昔に出会う旅

歴史好きの人生は、昔に出会う旅。
何気ないものに意外な歴史を見つけるのも
旅の楽しみです。 妻の油絵もご覧下さい。

大神山神社 本社へ参拝

2007年12月26日 | 山陰地方の旅
大山の麓にある大神山神社本社に参拝しました。
大神山神社は、大山中腹にある奥宮と、米子市尾高にある本社の2ヶ所にあります。
本社の場所は、米子インターチェンジ近くにあり、佐陀川と、尾高城跡に近い平坦な場所に建っていました。
冬になると雪深い奥宮からこの本社に移り住むそうで、奥宮を夏宮、本社を冬宮・里宮とも呼ぶそうです。

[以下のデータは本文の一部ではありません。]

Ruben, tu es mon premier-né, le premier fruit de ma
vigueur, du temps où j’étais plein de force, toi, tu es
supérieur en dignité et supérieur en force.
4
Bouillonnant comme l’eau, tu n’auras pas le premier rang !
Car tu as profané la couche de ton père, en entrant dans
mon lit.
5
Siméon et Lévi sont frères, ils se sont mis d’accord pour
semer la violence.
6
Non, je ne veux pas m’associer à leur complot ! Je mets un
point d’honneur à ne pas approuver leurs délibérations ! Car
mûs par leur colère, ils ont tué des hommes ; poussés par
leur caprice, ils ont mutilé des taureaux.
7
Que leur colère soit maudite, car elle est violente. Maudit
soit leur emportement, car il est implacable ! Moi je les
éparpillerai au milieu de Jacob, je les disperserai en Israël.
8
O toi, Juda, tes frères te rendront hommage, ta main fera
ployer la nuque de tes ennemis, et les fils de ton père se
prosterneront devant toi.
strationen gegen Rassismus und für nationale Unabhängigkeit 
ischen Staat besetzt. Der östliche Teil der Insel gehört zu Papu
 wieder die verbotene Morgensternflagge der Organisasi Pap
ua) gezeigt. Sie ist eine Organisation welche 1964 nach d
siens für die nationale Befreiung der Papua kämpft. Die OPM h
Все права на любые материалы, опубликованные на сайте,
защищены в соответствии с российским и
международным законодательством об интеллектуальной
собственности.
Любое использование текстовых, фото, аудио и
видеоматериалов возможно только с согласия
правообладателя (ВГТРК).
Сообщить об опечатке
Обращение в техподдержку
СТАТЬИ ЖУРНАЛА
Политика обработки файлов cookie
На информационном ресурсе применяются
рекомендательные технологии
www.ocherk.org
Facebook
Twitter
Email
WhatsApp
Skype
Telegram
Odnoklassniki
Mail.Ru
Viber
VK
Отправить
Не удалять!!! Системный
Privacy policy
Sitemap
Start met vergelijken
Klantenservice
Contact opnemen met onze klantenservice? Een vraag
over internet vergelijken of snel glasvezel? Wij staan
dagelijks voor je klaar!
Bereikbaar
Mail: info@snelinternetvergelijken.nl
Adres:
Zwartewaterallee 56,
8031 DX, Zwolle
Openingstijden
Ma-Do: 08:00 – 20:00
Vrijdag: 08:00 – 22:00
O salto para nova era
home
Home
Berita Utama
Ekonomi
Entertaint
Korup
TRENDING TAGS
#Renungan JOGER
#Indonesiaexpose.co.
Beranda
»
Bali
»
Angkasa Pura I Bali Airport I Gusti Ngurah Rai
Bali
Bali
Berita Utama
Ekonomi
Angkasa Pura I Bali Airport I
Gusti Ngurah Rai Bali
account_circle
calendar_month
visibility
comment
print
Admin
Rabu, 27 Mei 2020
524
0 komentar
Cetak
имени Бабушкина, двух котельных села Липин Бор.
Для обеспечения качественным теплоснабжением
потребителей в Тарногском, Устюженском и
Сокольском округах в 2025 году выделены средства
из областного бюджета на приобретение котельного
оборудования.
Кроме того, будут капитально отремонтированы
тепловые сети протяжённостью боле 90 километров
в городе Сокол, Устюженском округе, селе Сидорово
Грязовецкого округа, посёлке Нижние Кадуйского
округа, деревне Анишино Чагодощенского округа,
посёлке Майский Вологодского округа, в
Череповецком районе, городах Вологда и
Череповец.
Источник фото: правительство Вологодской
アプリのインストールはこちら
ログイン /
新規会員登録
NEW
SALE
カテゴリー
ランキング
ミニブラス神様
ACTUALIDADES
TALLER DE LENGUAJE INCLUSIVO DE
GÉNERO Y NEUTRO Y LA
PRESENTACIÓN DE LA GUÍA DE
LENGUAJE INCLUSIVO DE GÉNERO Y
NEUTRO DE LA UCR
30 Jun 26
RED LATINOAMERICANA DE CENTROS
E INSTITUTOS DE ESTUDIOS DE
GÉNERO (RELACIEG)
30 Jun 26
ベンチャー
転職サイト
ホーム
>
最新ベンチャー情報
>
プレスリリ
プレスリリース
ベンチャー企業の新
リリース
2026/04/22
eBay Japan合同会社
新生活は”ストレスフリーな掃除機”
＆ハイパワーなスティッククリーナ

大神山神社本社の参道入り口で、向かって左側に駐車場があります。
鳥居の前に狛犬がありましたが、向かって左の狛犬は、心無い人に壊されたものか元の形が分からないほどの状態でした。
しかしながら、台座に置かれ風化した狛犬の姿には長い歴史を感じさせられます。



境内にあった神社の案内板です。
「式内社大神山神社」とあります。
「式内社」とは927年(延長5年)に作られた「延喜式神名帳(えんぎしき じんみょうちょう)」に登録されていた神社です。
「延喜式神名帳」に記載されていなかった「式外社(しきげしゃ)」もありましたが、「式内社」は、政府公認の「官社」だったようです。
又、「式内社」には「大社」、「小社」のランクがあり、「大神山神社」は「小社」の格だったようです。

「延喜式神名帳」によると伯耆國には小社が6ヶ所あり、案内板にある「宗形神社」は、会見郡にあるもうひとつの式内社です。



津和野藩主亀井氏が奉納し、現在東京国立博物館に寄託されている短刀が紹介されていました。
東京国立博物館のリストでは「銘 備州長船住兼光 南北朝時代・14世紀 鳥取・大神山神社蔵」とあり、名工「備州長船住兼光」は、後醍醐天皇や、足利尊氏が活躍していた時代の人のようです。
その作品は、足利義政や、上杉謙信などの武将の愛刀にもなっていたようです。

このような歴史的な名刀を「大神山神社」へ奉納した津和野藩主亀井氏は、非常に深い信仰があったものと考えられ、そのいきさつに強い興味を感じます。
ちなみに12月3日に掲載した「大神山神社奥宮」の末社「下山神社」の美しい建物も津和野藩主亀井氏の寄進によるものとされています。



境内の横を流れる小さな小川(溝)があり、鯉がたくさん泳いでいました。
この小川は、大山から流れ出た水でしょうか。
猫や、悪い人達に捉まえられず、よく育っていたのには感心しました。



鳥居をくぐって参道を進むと「神門」があり、その両側に神殿を囲む塀がありました。
「神門」の正面両側は、長い提灯を掛けるようになっています。
一般的には、両脇の正面には格子窓があり、格子の中に弓矢を持った随神像があります。



神門の両脇には、二番目の狛犬が座っていますが、鳥居の前の狛犬より少し時代が新しいようです。
向って右側の狛犬は、口の下から胸の辺りまで石が欠けて痛々しい姿です。



神門をくぐる時、両側が格子窓になっており、中には石の狛犬がありました。
あまり見ない狛犬で、極めて古いものと思われます。



後ろの本殿の屋根のてっぺんと、拝殿の屋根が重なり、美しい建物です。
しめ縄が、出雲大社のものとなんとなく似ています。
そういえば、この神社の祭神が、大国主命でした。

狛犬は、比較的新しく造られたものと思われ、ライオンに近い、洋風のデザインです。
隣の建物につながるアーチ型の渡り廊下が印象的です。



拝殿の奥に見える祭壇です。



拝殿に入り、上を見上げると立派な社号額がありました。
奥宮の社号額と同様、由緒あるもののようです。


横から見た大社造りの本殿です。